Exultar a nossa vida,
Alentando em cada hora
A nobre chama acendida
Nesse amor que te devora.
És tu só a nossa glória
E toda a nossa alegria!
Só arrimo da vitória
Nas lutas que a simpatia
Nesta vida tormentória
Tem de travar noite e dia.
Com a meiga solicitude
Socorre a fragilidade
Da nossa pobre virtude,
E com a doce potestade
O nosso amor tíbio e rude
Sustém na adversidade.
Visita freqüentemente
Nosso filial coração,
Pois és tu unicamente
Quem lhe traz consolação,
Quem lhe ensina eternamente
Os verbos da perfeição.
Das más paixões nos liberta
Com tua grata presença;
Ela só o amor desperta
Esvaindo a névoa densa
Que nossa mente acoberta,
Nos velando a santa crença.
Só assim serão sentidos
Enlevos do puro amor!
Santos gozos espargidos
Por teu sublime esplendor!
Almos prazeres hauridos
No teu contínuo labor!
Deusa de amor, nos abrasa
No teu afeto sublime;
Desse gelo que atenaza
Com teu fervor nos redime:
Dá que somente nos praza
Santo ardor que mal s’exprime.
Na tua alma extremosa
A nossa pobre incorpora;
E dilata caridosa
Um coração que te implora
Vastidão mais espaçosa
Para conter-te, Senhora.
Dá que encontremos suplícios
No que não for te adorar;
Que se abram só precipícios
Onde quer que se afastar
De teus bondosos auspícios
Nosso contínuo pensar.
Jamais seja o esforço falho
No teu bendito labor:
E, qual o fecundo orvalho
Que perfuma a grata flor,
Se torne o nosso trabalho
Num puro hino de amor!
E seja um concerto infindo
De perenal gratidão
Em tudo que produzindo
For da Terra a perfeição,
Em tudo que for surgindo
Do Espaço pela amplidão.
Dá, oh!

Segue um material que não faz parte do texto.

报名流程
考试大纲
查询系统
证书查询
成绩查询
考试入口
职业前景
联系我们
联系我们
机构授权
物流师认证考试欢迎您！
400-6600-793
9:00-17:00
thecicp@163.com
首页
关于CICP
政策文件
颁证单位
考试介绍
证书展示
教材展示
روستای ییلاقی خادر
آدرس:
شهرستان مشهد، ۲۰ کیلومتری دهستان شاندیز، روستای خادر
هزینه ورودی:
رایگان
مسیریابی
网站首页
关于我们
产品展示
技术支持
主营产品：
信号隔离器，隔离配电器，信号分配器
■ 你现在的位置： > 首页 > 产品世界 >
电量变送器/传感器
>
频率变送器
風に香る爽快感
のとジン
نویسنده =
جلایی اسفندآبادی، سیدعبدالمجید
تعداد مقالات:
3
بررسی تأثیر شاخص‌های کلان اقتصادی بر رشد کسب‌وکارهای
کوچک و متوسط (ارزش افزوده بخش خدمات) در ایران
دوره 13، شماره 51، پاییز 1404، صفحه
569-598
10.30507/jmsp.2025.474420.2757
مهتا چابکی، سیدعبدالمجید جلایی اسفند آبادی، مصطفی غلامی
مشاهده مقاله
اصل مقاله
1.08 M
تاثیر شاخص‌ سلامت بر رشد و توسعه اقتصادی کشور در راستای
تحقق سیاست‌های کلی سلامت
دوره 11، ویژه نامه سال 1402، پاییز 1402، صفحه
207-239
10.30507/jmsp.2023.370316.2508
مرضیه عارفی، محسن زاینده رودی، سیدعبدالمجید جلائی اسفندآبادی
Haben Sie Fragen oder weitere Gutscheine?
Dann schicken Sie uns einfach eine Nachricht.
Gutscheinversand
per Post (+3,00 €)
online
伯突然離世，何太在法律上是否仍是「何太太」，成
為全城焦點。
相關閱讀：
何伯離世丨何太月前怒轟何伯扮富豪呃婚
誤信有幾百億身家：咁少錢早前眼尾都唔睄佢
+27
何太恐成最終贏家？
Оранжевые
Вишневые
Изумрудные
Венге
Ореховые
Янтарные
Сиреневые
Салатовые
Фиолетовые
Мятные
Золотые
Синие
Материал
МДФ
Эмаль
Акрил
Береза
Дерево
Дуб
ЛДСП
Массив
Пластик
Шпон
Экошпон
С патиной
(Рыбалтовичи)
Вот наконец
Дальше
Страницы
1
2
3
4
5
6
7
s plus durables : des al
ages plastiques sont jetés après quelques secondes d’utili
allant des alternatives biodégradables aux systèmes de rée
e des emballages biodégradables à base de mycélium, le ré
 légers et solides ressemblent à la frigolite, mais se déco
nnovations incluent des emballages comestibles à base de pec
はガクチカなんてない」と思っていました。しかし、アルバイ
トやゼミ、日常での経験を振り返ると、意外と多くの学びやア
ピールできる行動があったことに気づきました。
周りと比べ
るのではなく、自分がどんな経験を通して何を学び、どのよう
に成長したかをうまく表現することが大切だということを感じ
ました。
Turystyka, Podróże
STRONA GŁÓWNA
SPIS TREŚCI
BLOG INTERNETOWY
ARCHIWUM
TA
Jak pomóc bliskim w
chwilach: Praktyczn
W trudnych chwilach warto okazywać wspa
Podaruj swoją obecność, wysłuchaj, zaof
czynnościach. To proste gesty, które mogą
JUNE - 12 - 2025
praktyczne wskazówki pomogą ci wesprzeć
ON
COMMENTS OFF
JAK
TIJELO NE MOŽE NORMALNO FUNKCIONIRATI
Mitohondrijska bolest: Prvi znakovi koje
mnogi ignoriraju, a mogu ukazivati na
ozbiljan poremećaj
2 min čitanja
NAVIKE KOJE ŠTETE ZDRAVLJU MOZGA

Mãe estremecida,
Que tudo em ti adoremos;
Qu’em ti nossa alma embebida,
Mais a ti que a nós amemos;
Que só por ti redimida,
A própria vida prezemos.
Tal é o voto contín’o
Dum coração que se deu
Ao teu serviço divino,
Sem nada guardar de seu;
Que não tem outro destino
Senão o que tenhas por teu.
Bendita a Fé que só nos
dá de amar assim
Desde
o raiar da vida até da vida o fim.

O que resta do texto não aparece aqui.